Where do you shop for your ingredients?
For Around My French Table I shopped in the supermarket as much as I could. I wanted all my readers, no matter where they live, to be able to replicate the recipes.
How difficult is cookbook writing?
Any kind of writing is hard work that takes passion, knowledge, patience and diligence. But, when you write a cookbook, you are also asking people to trust you to steer them right. People are going to go out, buy ingredients and plan dinners around your recipe. You don’t want them to be disappointed. This means writing recipes very carefully and testing them over and over and over again to make sure they’re going to work.

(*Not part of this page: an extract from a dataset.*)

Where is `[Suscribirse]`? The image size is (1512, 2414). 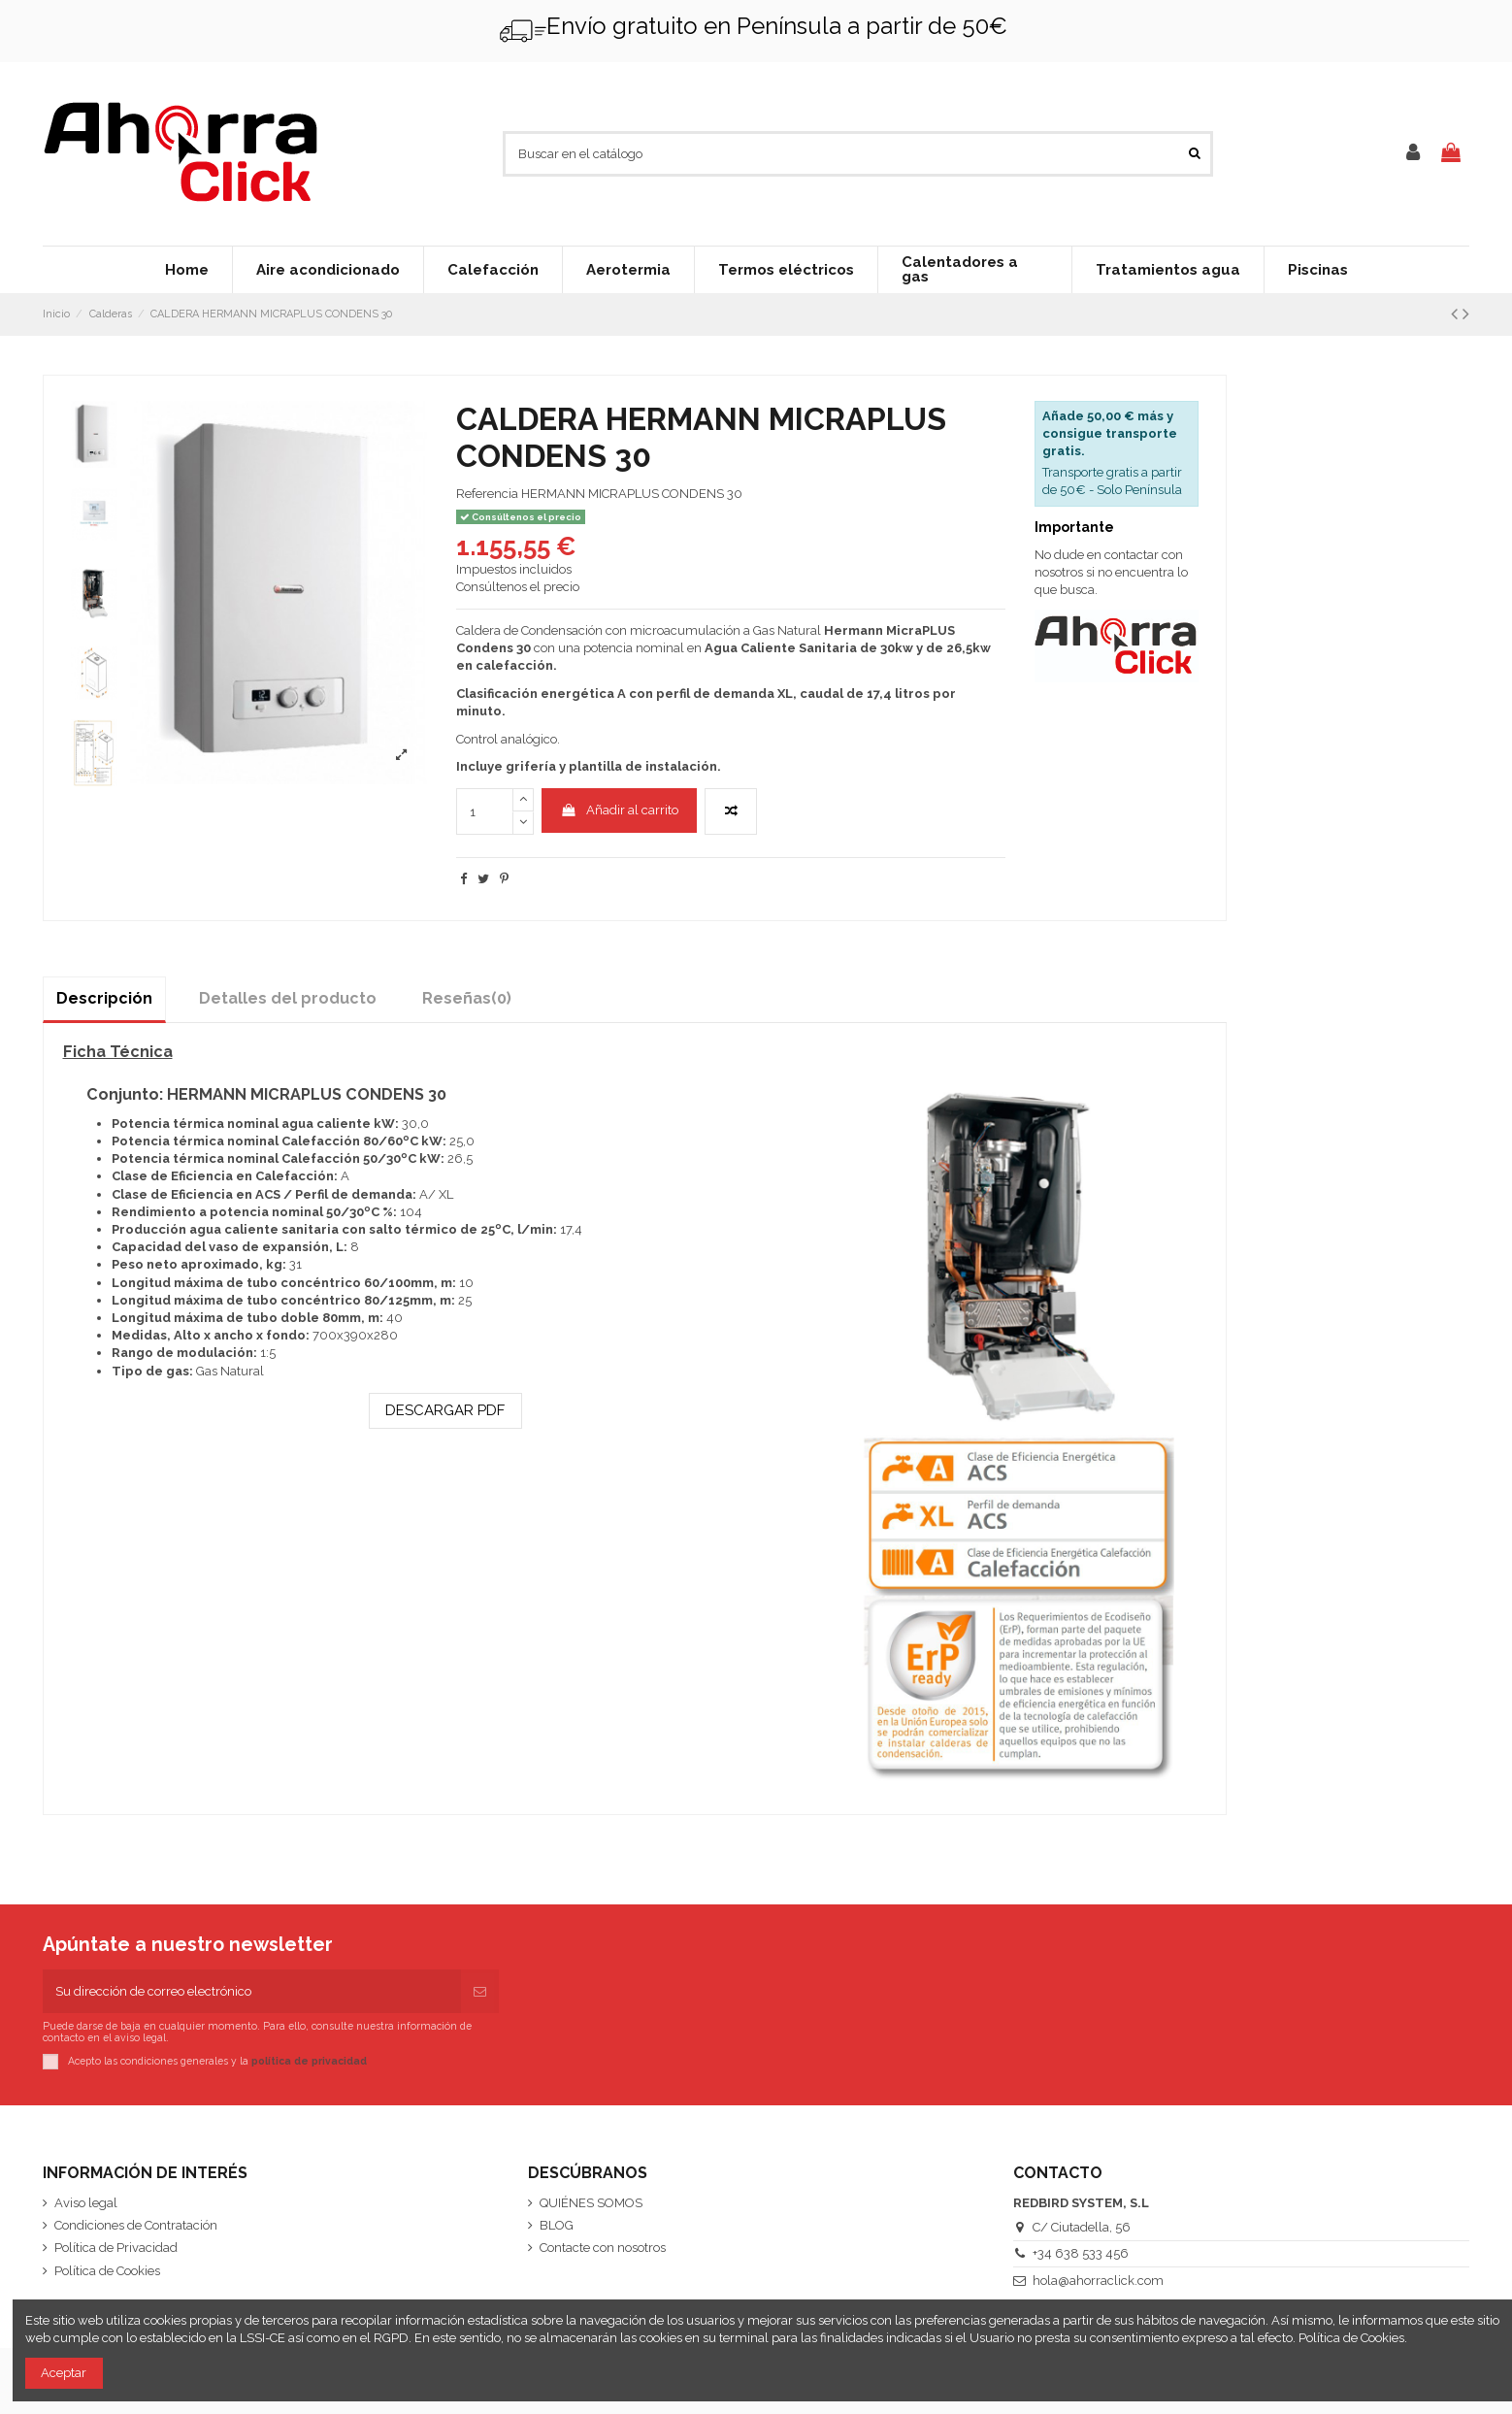 [Suscribirse] is located at coordinates (480, 1991).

Do you have favorite cookbooks?
I must own thousands. Maida Heatter’s Book of Great Desserts was a wonderful inspiration for me. As I was learning to cook, I also adored all Simone Beck’s books and Richard Olney’s Simple French Food. As for new books, I like Amanda Hesser’s book The Essential New York Times Cookbook. It’s a masterpiece. Sarabeth Levine’s new book, Sarabeth’s Bakery is also so beautiful!
Do you have any favorite blogs?
I often read my friends’ blogs to see what what they’re cooking and I have my own blog. I love Paris Breakfasts. Carol Gillott is such a talented artist. I look at David Leibovitz’s blog about Paris. I follow Hungry for Paris by my friend Alexander Lobrano and I read Paris by Mouth to find out what’s happening on the Paris food scene. Oh, and I have a friend in Zurich who has a great blog called MyKugelhopf.
Do you have a favorite cooking app?
I love Martha Stewart’s cookie app. It’s beautiful, clean and easy to use.
Do you have a favorite French restaurant?
Any of Daniel Boulud’s restaurants. I adored working with him and loved his food. I think he’s found the most interesting way to stay French and be modern American at the same time.
What are you working on now?
I’m working on a book about French pastry. My husband calls it ‘Around my French Oven’ but I don’t have a title for it yet. It’s going to be published by Houghton Mifflin who published my last two books. It will be the sweet version of Around My French Table. I’m also working on my app called Baking with Dorie. We just shot a ton of videos for it. What really excites me about it is it gives me another way to connect to and teach home bakers and home cooks. I also started a pop-up cookie boutique in New York with my son, Joshua. It’s called CookieBar.
How do you decide what to write about?
I’ve always written what I love, and I’ve been so lucky I’ve had editors and publishing houses that have allowed me to.